The Egyptian Years documente le séjour d’Antonio Beato en Égypte entre 1860 et 1905. Les photographies sont organisées par lieu et accompagnées de dessins des principaux sites archéologiques. Elles entraînent le visiteur du Caire vers le sud, en remontant le Nil jusqu’en Nubie, révélant les monuments comme partie intégrante du paysage environnant et du contexte culturel. Des images de Louxor, Abou Simbel, Le Caire et Gizeh sont juxtaposées à des photographies d’autres auteurs du XIXe siècle, tels Pascal Sébah et Félix Bonfils, ainsi qu’à des photographes du XXe siècle (comme Great Pyramid of Cheops, 1938, de Lee Miller).
Enfin, la section Dopo Beato (After Beato) réunit des œuvres d’auteurs contemporains qui documentent la transformation continue du Caire. Une salle est consacrée au voyage en Égypte effectué en 1938 par Mariano Fortuny et Henriette Nigrin, donnant à voir des lieux moins connus tels que l’oasis d’El‑Fayyum, Abou Simbel et Wadi Halfa. Fortuny réinterprétera plus tard ces images dans ses tissus et velours imprimés.
L’exposition se termine par une interview vidéo de l’historien de la photographie Italo Zannier. Une sélection de tirages originaux et de reproductions provenant de prestigieuses institutions internationales est présentée. Les tirages ont été reproduits à l’aide de techniques et de supports conformes aux originaux, allant du papier salé aux épreuves à l’albumine.

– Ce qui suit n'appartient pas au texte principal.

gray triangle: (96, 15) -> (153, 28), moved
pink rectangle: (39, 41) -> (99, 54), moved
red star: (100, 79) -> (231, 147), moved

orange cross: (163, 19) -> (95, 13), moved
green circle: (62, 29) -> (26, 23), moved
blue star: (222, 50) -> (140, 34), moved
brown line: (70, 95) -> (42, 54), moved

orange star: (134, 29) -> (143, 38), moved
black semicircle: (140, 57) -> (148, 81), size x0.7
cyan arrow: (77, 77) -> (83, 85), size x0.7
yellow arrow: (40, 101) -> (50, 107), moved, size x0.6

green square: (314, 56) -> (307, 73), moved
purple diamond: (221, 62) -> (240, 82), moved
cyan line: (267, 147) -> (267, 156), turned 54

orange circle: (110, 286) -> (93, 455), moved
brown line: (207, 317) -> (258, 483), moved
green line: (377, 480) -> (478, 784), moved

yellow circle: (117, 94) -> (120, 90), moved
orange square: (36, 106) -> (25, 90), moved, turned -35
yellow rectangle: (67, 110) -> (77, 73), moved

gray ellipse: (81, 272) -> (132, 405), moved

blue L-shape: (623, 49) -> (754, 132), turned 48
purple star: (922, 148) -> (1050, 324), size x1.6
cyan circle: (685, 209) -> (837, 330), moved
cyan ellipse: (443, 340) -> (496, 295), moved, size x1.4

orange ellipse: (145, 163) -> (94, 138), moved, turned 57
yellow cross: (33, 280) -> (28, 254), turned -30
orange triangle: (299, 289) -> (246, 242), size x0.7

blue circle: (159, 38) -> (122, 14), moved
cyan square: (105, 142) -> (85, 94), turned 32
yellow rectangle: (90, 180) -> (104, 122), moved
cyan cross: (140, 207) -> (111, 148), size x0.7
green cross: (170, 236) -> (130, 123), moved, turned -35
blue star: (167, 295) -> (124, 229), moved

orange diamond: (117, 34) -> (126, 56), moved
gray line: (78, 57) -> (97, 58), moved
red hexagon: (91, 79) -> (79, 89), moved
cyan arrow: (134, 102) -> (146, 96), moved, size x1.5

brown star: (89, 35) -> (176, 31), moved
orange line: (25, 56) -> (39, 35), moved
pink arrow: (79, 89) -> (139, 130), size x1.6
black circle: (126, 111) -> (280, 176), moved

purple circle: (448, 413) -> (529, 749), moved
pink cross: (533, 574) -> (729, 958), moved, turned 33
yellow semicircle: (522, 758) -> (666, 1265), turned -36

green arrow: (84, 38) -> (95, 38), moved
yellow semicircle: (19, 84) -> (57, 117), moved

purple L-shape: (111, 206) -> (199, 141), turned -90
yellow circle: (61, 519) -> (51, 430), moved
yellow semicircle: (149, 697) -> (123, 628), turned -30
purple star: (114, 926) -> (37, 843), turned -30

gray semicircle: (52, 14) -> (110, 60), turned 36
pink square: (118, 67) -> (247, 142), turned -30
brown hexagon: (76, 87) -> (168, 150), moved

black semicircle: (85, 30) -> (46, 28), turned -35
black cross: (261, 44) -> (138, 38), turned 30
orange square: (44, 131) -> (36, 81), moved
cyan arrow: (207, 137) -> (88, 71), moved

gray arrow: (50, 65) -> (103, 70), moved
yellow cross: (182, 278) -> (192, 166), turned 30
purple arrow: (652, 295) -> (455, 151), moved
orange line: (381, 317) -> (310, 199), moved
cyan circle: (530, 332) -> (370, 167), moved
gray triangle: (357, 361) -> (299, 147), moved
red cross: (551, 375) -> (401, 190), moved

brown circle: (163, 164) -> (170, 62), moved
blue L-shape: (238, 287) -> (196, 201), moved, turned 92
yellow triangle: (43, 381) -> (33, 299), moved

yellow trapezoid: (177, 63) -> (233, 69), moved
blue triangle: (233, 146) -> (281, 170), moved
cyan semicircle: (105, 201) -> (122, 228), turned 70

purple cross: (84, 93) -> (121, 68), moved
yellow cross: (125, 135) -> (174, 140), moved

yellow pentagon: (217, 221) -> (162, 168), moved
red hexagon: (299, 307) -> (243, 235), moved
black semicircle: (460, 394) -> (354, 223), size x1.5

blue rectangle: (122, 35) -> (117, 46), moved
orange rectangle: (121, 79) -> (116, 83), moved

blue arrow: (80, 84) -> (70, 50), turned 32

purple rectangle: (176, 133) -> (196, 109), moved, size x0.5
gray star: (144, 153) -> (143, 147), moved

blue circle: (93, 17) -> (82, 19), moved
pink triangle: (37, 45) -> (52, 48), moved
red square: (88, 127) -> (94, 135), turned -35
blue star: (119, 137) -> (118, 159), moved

Commissariat : João Magalhães Rocha et Marco Ferrari, avec Cristina Da Roit. Organisée en collaboration avec l’Università IUAV di Venice et l’Università di Évora, avec le patronage de l’Ambassade du Portugal en Italie, l’exposition est accompagnée d’un catalogue publié par b-r-u-n-o.it.
À quelques calli et canaux de là, la Fondazione Querini Stampalia accueille les visiteurs. Ancienne demeure historique du comte Giovanni Querini, elle constitue le deuxième musée de ce parcours vénitien et accueille actuellement la rétrospective John Baldessari. No Stone Unturned – Conceptual Photography
John Baldessari (1931–2020) fut l’une des figures les plus influentes de l’art conceptuel. Son œuvre, qui s’est développée sur plus de soixante‑dix ans, a redéfini la notion même d’art. S’inspirant du quotidien et de la culture visuelle, il a exploré la tension entre image et langage, entre objet et signification, en recourant à divers médiums, dont la peinture, la sculpture, le dessin, la vidéo et la photographie. La rétrospective se concentre sur une période clé, à la fin des années 1960, lorsque Baldessari commence à utiliser la photographie comme élément central de sa pratique conceptuelle. Ses sujets sont les objets qui l’entourent à Los Angeles, dans son atelier et dans son activité d’enseignant. Avec eux, il parvient cependant à produire des œuvres d’une grande complexité, jouant sur l’étrangeté et la recherche permanente de sens chez le spectateur.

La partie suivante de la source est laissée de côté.